In his new book, Waterfront Manhattan: From Henry Hudson to the High Line (Johns Hopkins University Press), Professor Kurt C. Schlichting, PhD, reveals the storied past of the Manhattan waterfront and the struggle between public and private control of New York’s priceless asset.
Dr. Schlichting is the E. Gerald Corrigan ’63 Chair in Humanities and Social Sciences at Fairfield University, and a sociology professor. He is the author of Grand Central’s Engineer: William J. Wilgus and the Planning of Modern Manhattan and Grand Central Terminal: Railroads, Engineering, and Architecture in New York City.

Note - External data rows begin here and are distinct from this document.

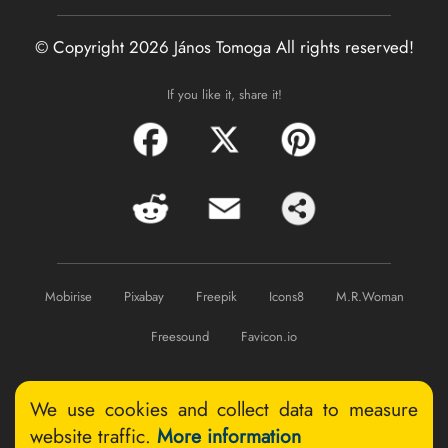
© Copyright 2026 János Tomoga
All rights reserved!
If you like it, share it!
Mobirise
Pixabay
Freepik
Icons8
M.R.Woman
Freesound
Favicon.io
We use cookies and collect data to measure
website traffic.
More information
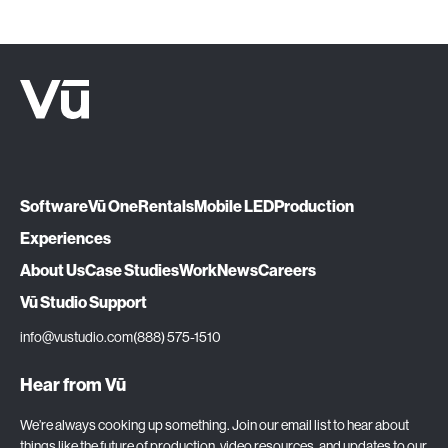
Software
Vū One
Rentals
Mobile LED
Production
Experiences
About Us
Case Studies
Work
News
Careers
Vū Studio Support
info@vustudio.com
(888) 575-1510
Hear from Vū
We’re always cooking up something. Join our email list to hear about
things like the future of production, video resources, and updates to our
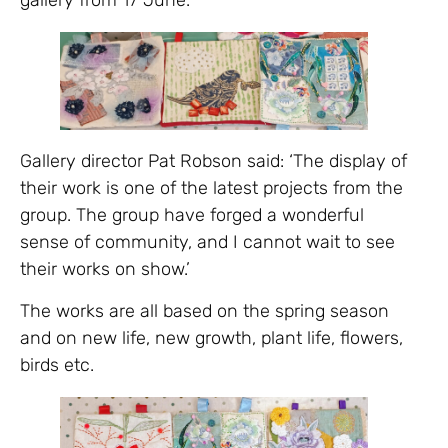
Gallery director Pat Robson said: ‘The display of
their work is one of the latest projects from the
group. The group have forged a wonderful
sense of community, and I cannot wait to see
their works on show.’
The works are all based on the spring season
and on new life, new growth, plant life, flowers,
birds etc.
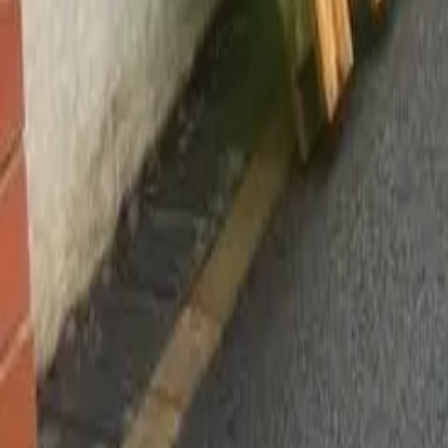
Worsley, Manchester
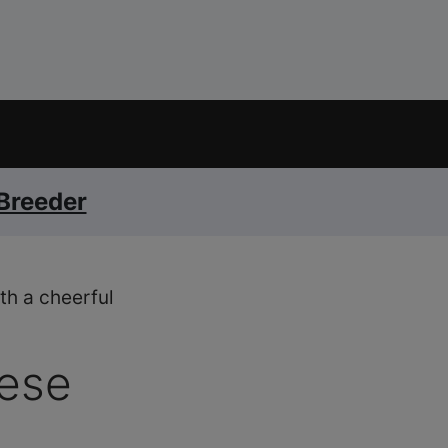
 Breeder
th a cheerful
ese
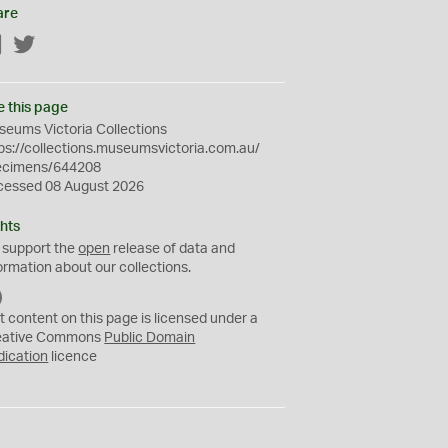
are
Facebook
Twitter
e this page
eums Victoria Collections
ps://collections.museumsvictoria.com.au/
ecimens/644208
cessed 08 August 2026
hts
 support the
open
release of data and
ormation about our collections.
C
C
t content on this page is licensed under a
0
eative Commons
Public Domain
dication
licence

His fascination with New York took root while he was a graduate student at NYU in the 1970s.
Waterfront Manhattan chronicles the evolution of New York City’s waterways through past centuries—the challenges to find the capital to build and expand the maritime infrastructure, and how the “city ceded control of the waterfront to private interests, excluding the public entirely and sparking a battle between shipping companies, the railroads, and ferries for access to the waterfront,” from colonial times until after the Civil War. The City of New York regained control of the waterfront in the second half of the nineteenth century, but technological change—the shipping container and the jet airplane—devastated the City’s maritime industry. “Visionaries reimagined the waterfront and today, the island is almost completely surrounded by park land, luxury housing and tourist attractions.”
The inspiration for Waterfront Manhattan evolved from Schlichting’s work on his book about Grand Central’s engineer, William Wilgus. “I started to read about the railroads and the waterfront,” Schlichting said. “I used to walk under the High Line when it was abandoned, then the High Line Park first section opened and was wildly successful. I began to sense a rebirth—Bloomberg was a part of it—the Henry Hudson Park was restarted. The rebirth continues.”
Considering the complicated public/private rebuilding of Manhattan’s waterfront, Schlichting’s book raises the question: “Is the waterfront a place for all to enjoy or an enclave for the well-to-do?” Manhattan’s waterfront has transitioned from a place of commerce and immigrant neighborhoods, to waterfront parks and expensive housing, and Schlichting said there is no sign that this gentrification is going to slow down. “It’s not just New York, it’s all over—Chicago, Hoboken, Boston’s Back Bay, Southie.”
The next chapter of Manhattan “will be affluence for the forseeable future,” said Schlichting. “The energy attracts more young people and tech companies. You walk down the streets of New York and you can feel the energy.” It’s a reflection of the “resiliency of New York over time, to constantly reinvent itself.”